Rifkind Stands Down As MP, Resigns As Intelligence Chairman

Sir Malcolm Rifkind

Sir Malcolm Rifkind has stepped down as MP for Kensington and as chairman of the Intelligence Committee of the House of Commons following the cash for access scandal. He was secretly filmed by Channel 4 Despatches and the Daily Telegraph offering to represent a fictitious Chinese investment firm in exchange for cash.

The Labour MP Jack Straw was also implicated but he suffered less damage because he had offered to do the work after his long-planned departure from Parliament in May. Both former Foreign Secretaries were suspended from their respective parties and referred themselves to the Parliamentary Commissioner for Standards.

Sir Malcolm issued the following statement: “I had intended to seek one further term as MP for Kensington, before retiring from the House of Commons… I have concluded that to end the uncertainty it would be preferable, instead, to step down at the end of this Parliament.

“This is entirely my personal decision. I have had no such requests from my constituency association but I believe that it is the right and proper action to take.

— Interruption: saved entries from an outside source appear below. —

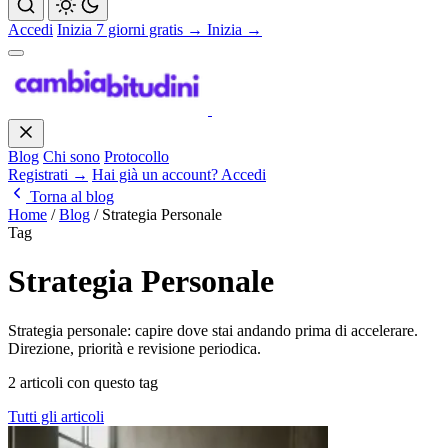
Accedi
Inizia 7 giorni gratis →
Inizia →
Blog
Chi sono
Protocollo
Registrati →
Hai già un account? Accedi
Torna al blog
Home
/
Blog
/
Strategia Personale
Tag
Strategia Personale
Strategia personale: capire dove stai andando prima di accelerare.
Direzione, priorità e revisione periodica.
2 articoli con questo tag
Tutti gli articoli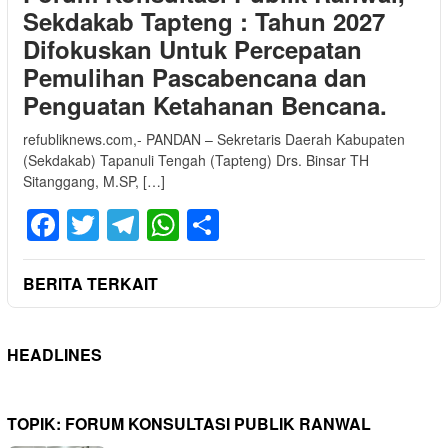
Sekdakab Tapteng : Tahun 2027
Difokuskan Untuk Percepatan
Pemulihan Pascabencana dan
Penguatan Ketahanan Bencana.
refubliknews.com,- PANDAN – Sekretaris Daerah Kabupaten
(Sekdakab) Tapanuli Tengah (Tapteng) Drs. Binsar TH
Sitanggang, M.SP, […]
Facebook
Twitter
Telegram
WhatsApp
Share
BERITA TERKAIT
HEADLINES
TOPIK:
FORUM KONSULTASI PUBLIK RANWAL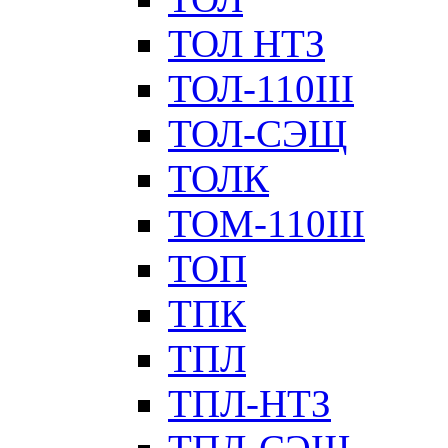
ТОЛ НТЗ
ТОЛ-110III
ТОЛ-СЭЩ
ТОЛК
ТОМ-110III
ТОП
ТПК
ТПЛ
ТПЛ-НТЗ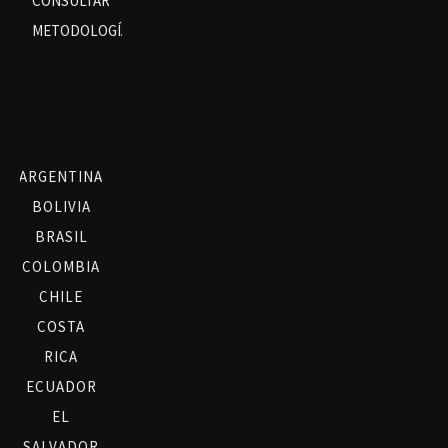
CONSULTAR
METODOLOGÍA
ARGENTINA
BOLIVIA
BRASIL
COLOMBIA
CHILE
COSTA
RICA
ECUADOR
EL
SALVADOR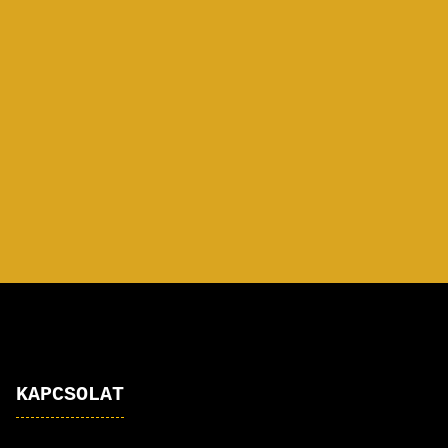
KAPCSOLAT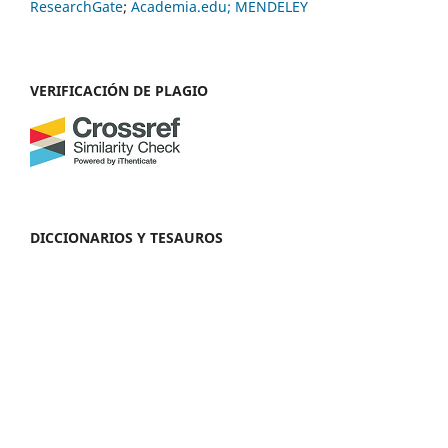
ResearchGate
;
Academia.edu;
MENDELEY
VERIFICACIÓN DE PLAGIO
DICCIONARIOS Y TESAUROS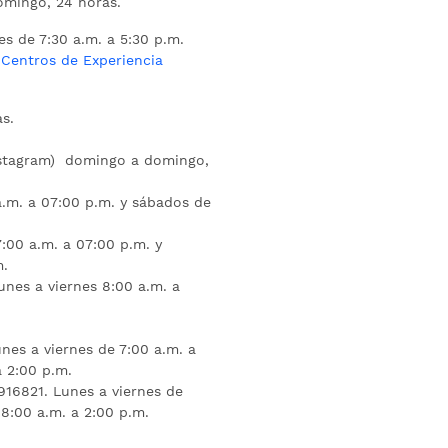
mingo, 24 horas.
es de 7:30 a.m. a 5:30 p.m.
s
Centros de Experiencia
s.
nstagram) domingo a domingo,
a.m. a 07:00 p.m. y sábados de
:00 a.m. a 07:00 p.m. y
m.
unes a viernes 8:00 a.m. a
nes a viernes de 7:00 a.m. a
a 2:00 p.m.
16821. Lunes a viernes de
 8:00 a.m. a 2:00 p.m.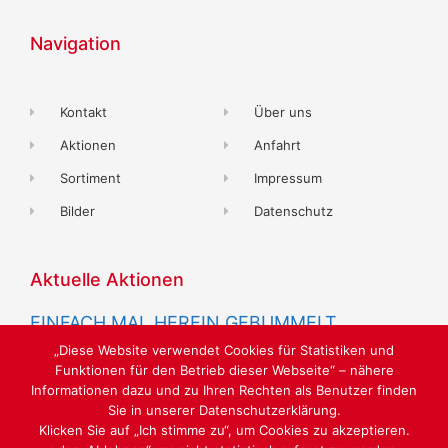
Navigation
Kontakt
Über uns
Aktionen
Anfahrt
Sortiment
Impressum
Bilder
Datenschutz
Aktuelle Aktionen
EINFACH MAL HEREIN GEBUMMELT
2. Juni 2021
„Diese Website verwendet Cookies für Statistiken und
Funktionen für den Betrieb dieser Webseite“ – nähere
Informationen dazu und zu Ihren Rechten als Benutzer finden
Sie in unserer Datenschutzerklärung.
Klicken Sie auf „Ich stimme zu“, um Cookies zu akzeptieren.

“As regards the allegations of Channel 4 and the Daily Telegraph I find them contemptible and will not comment further at this time. Although I will retire from Parliament I shall continue my public and political life and am much looking forward to doing so over the years to come.”

He held a number of positions under Margaret Thatcher and John Major’s premiership including including Secretary of State for Scotland (1986–1990), Defence Secretary (1992–1995) and Foreign Secretary (1995–1997).

His career was significantly damaged because he insisted on re-standing for Edinburgh Pentlands in 2001 after losing it in the Conservative wipe-out of 1997. In the end he succeeded Michael Portillo as MP for Kensington and Chelsea in 2005, after which he became a respected backbencher.

Despite his decorated career the circumstances of his departure are likely to play into the hands of both UKIP and the Greens, both of which claim traditional politicians are selfish and out of touch. His departure has also led to speculation about whether a traditionalist or a moderniser will takeover. It is likely the Conservative Party will favour a woman.